[TASK BRIEF]: Go over the records and copy every line with the string "عامل".

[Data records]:
----------------------------------------

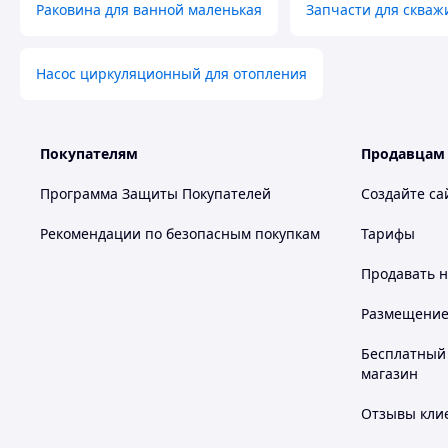
Раковина для ванной маленькая
Запчасти для скваж
Насос циркуляционный для отопления
Покупателям
Продавцам
Программа Защиты Покупателей
Создайте са
Рекомендации по безопасным покупкам
Тарифы
Продавать
н
Размещение в
Бесплатный 
магазин
Отзывы клие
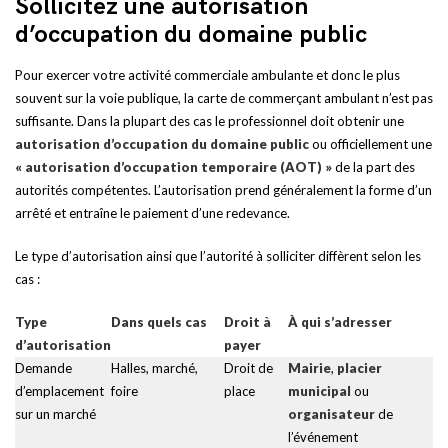
Sollicitez une autorisation
d’occupation du domaine public
Pour exercer votre activité commerciale ambulante et donc le plus
souvent sur la voie publique, la carte de commerçant ambulant n’est pas
suffisante. Dans la plupart des cas le professionnel doit obtenir une
autorisation d’occupation du domaine public
ou officiellement une
« autorisation d’occupation temporaire (AOT) »
de la part des
autorités compétentes. L’autorisation prend généralement la forme d’un
arrêté et entraîne le paiement d’une redevance.
Le type d’autorisation ainsi que l’autorité à solliciter diffèrent selon les
cas :
Type
Dans quels cas
Droit à
À qui s’adresser
d’autorisation
payer
Demande
Halles, marché,
Droit de
Mairie
,
placier
d’emplacement
foire
place
municipal
ou
sur un marché
organisateur
de
l’événement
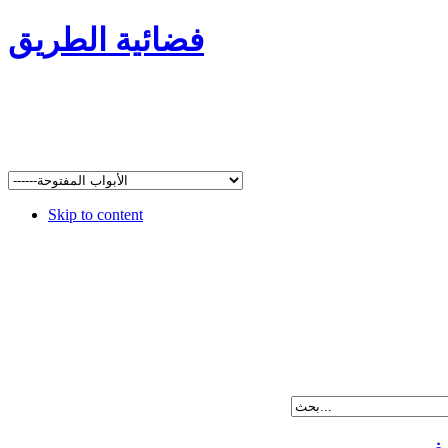
فضائية الطريق
Skip to content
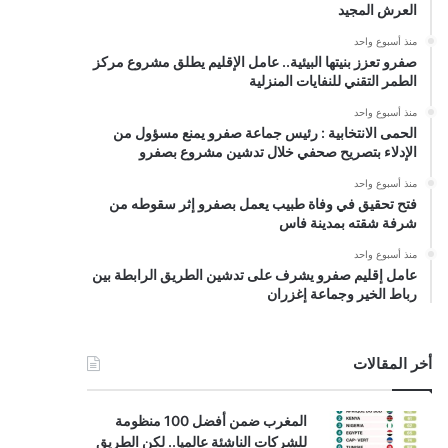
العرش المجيد
منذ أسبوع واحد
صفرو تعزز بنيتها البيئية.. عامل الإقليم يطلق مشروع مركز
الطمر التقني للنفايات المنزلية
منذ أسبوع واحد
الحمى الانتخابية : رئيس جماعة صفرو يمنع مسؤول من
الإدلاء بتصريح صحفي خلال تدشين مشروع بصفرو
منذ أسبوع واحد
فتح تحقيق في وفاة طبيب يعمل بصفرو إثر سقوطه من
شرفة شقته بمدينة فاس
منذ أسبوع واحد
عامل إقليم صفرو يشرف على تدشين الطريق الرابطة بين
رباط الخير وجماعة إغزران
أخر المقالات
المغرب ضمن أفضل 100 منظومة
للشركات الناشئة عالميا.. لكن الطريق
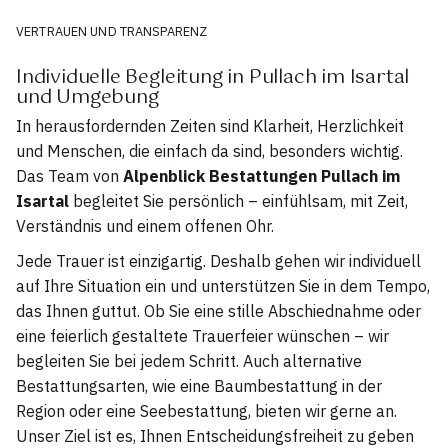
VERTRAUEN UND TRANSPARENZ
Individuelle Begleitung in Pullach im Isartal
und Umgebung
In herausfordernden Zeiten sind Klarheit, Herzlichkeit
und Menschen, die einfach da sind, besonders wichtig.
Das Team von
Alpenblick Bestattungen Pullach im
Isartal
begleitet Sie persönlich – einfühlsam, mit Zeit,
Verständnis und einem offenen Ohr.
Jede Trauer ist einzigartig. Deshalb gehen wir individuell
auf Ihre Situation ein und unterstützen Sie in dem Tempo,
das Ihnen guttut. Ob Sie eine stille Abschiednahme oder
eine feierlich gestaltete Trauerfeier wünschen – wir
begleiten Sie bei jedem Schritt. Auch alternative
Bestattungsarten, wie eine Baumbestattung in der
Region oder eine Seebestattung, bieten wir gerne an.
Unser Ziel ist es, Ihnen Entscheidungsfreiheit zu geben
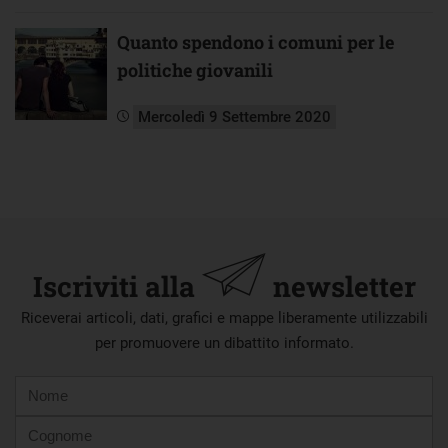
Quanto spendono i comuni per le
politiche giovanili
Mercoledì 9 Settembre 2020
Iscriviti alla
newsletter
Riceverai articoli, dati, grafici e mappe liberamente utilizzabili
per promuovere un dibattito informato.
Nome
Cognome
E-
mail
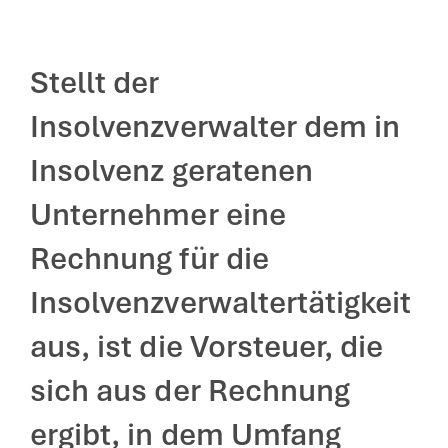
Stellt der
Insolvenzverwalter dem in
Insolvenz geratenen
Unternehmer eine
Rechnung für die
Insolvenzverwaltertätigkeit
aus, ist die Vorsteuer, die
sich aus der Rechnung
ergibt, in dem Umfang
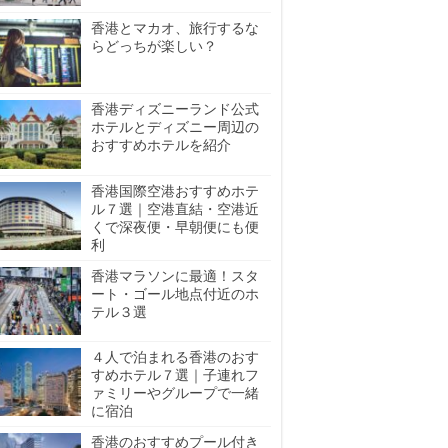
香港とマカオ、旅行するな
らどっちが楽しい？
香港ディズニーランド公式
ホテルとディズニー周辺の
おすすめホテルを紹介
香港国際空港おすすめホテ
ル７選｜空港直結・空港近
くで深夜便・早朝便にも便
利
香港マラソンに最適！スタ
ート・ゴール地点付近のホ
テル３選
４人で泊まれる香港のおす
すめホテル７選｜子連れフ
ァミリーやグループで一緒
に宿泊
香港のおすすめプール付き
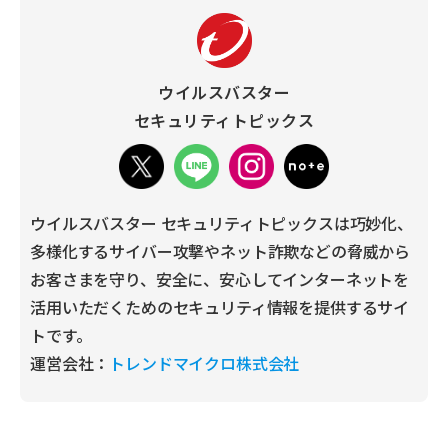
ウイルスバスター
セキュリティトピックス
ウイルスバスター セキュリティトピックスは巧妙化、
多様化するサイバー攻撃やネット詐欺などの脅威から
お客さまを守り、安全に、安心してインターネットを
活用いただくためのセキュリティ情報を提供するサイ
トです。
運営会社：
トレンドマイクロ株式会社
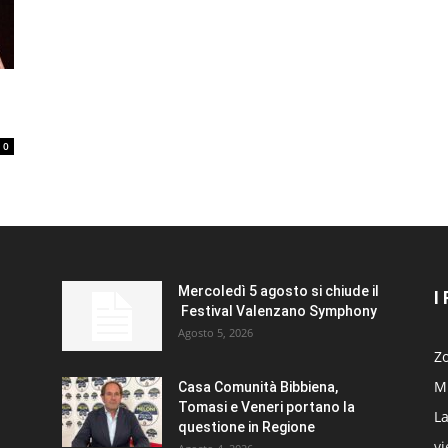
0
Mercoledì 5 agosto si chiude il
I
Festival Valenzano Symphony
Agosto 5, 2026
Zo
Mi
Casa Comunità Bibbiena,
Tomasi e Veneri portano la
La
questione in Regione
v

----------------------------------------

[EXERCISE OUTPUT]:
صفرو تعزز بنيتها البيئية.. عامل الإقليم يطلق مشروع مركز
عامل إقليم صفرو يشرف على تدشين الطريق الرابطة بين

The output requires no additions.